Classification Trees in Python, From Start To Finish

Overview

In this 1-hour long project-based course, you will learn how to build Classification Trees in Python, using a real world dataset that has missing data and categorical data that must be transformed with One-Hot Encoding. We then use Cost Complexity Pruning and Cross Validation to build a tree that is not overfit to the Training Dataset. This course runs on Coursera's hands-on project platform called Rhyme. On Rhyme, you do projects in a hands-on manner in your browser. You will get instant access to pre-configured cloud desktops containing all of the software and data you need for the project. Everything is already set up directly in your Internet browser so you can just focus on learning.

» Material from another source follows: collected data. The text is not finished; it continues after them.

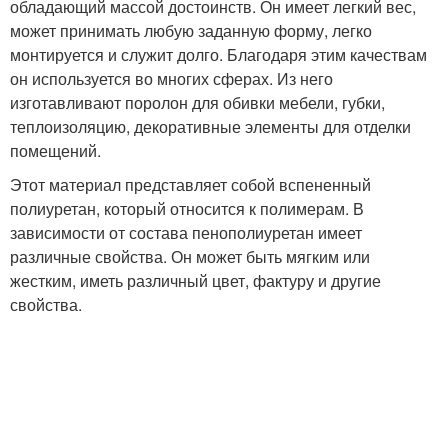
обладающий массой достоинств. Он имеет легкий вес,
может принимать любую заданную форму, легко
монтируется и служит долго. Благодаря этим качествам
он используется во многих сферах. Из него
изготавливают поролон для обивки мебели, губки,
теплоизоляцию, декоративные элементы для отделки
помещений.
Этот материал представляет собой вспененный
полиуретан, который относится к полимерам. В
зависимости от состава пенополиуретан имеет
различные свойства. Он может быть мягким или
жестким, иметь различный цвет, фактуру и другие
свойства.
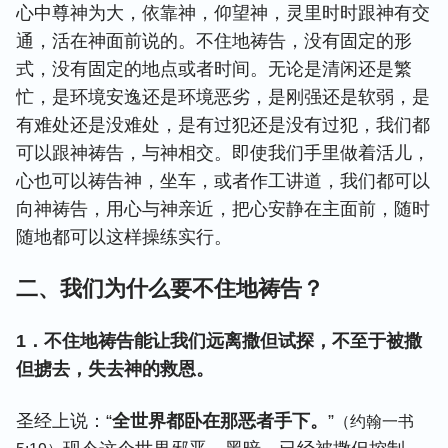
心中尊神为大，依靠神，仰望神，灵里时时跟神有交
通，活在神面前说的。不住地祷告，没有固定的形
式，没有固定的地点或者时间。无论是清闲还是繁
忙，是环境安逸还是环境恶劣，是刚强还是软弱，是
有难处还是没难处，是有过犯还是没有过犯，我们都
可以跟神祷告，与神相交。即使我们手里做着活儿，
心也可以祷告神，坐车，或者作工讲道，我们都可以
向神祷告，用心与神亲近，把心安静在主面前，随时
随地都可以这样操练实行。
二、我们为什么要不住地祷告？
1
．
不住地祷告能让我们远离撒但试探，不至于被撒
但掳去，失去神的救恩。
圣经上说：“
全世界都卧在那恶者手下。
”
（约翰一书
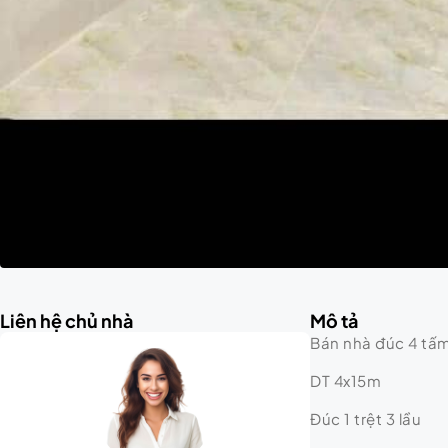
Liên hệ chủ nhà
Mô tả
Bán nhà đúc 4 tấm
DT 4x15m
Đúc 1 trệt 3 lầu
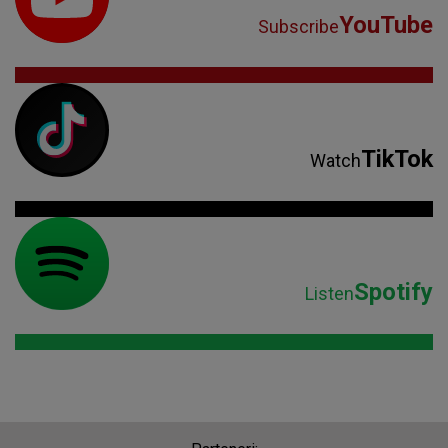
YouTube
Subscribe
TikTok
Watch
Spotify
Listen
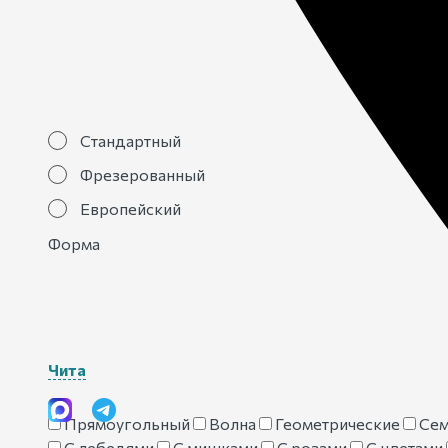
Стандартный
Фрезерованный
Европейский
Форма
Чита
Прямоугольный
Волна
Геометрические
Се
С лебедями
С мишками
С розами
С цветами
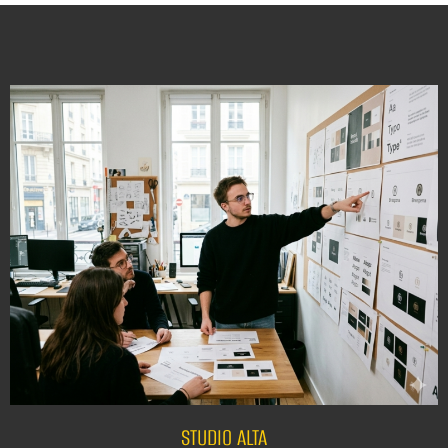
STUDIO ALTA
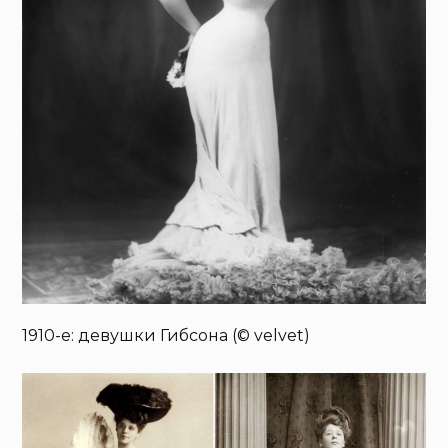
1910-е: девушки Гибсона (© velvet)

For this project, you’ll get instant access to a cloud desktop with (e.g. Python, Jupyter, and Tensorflow) pre-installed. Prerequisites: In order to be successful in this project, you should be familiar with Python and the theory behind Decision Trees, Cost Complexity Pruning, Cross Validation and Confusion Matrices. Notes: - This course works best for learners who are based in the North America region. We’re currently working on providing the same experience in other regions.

Syllabus

Classification Trees in Python, from Start To Finish

In this lesson we will use scikit-learn and Cost Complexity Pruning to build a Classification Tree, which uses continuous and categorical data from the UCI Machine Learning Repository to predict whether or not a patient has heart disease.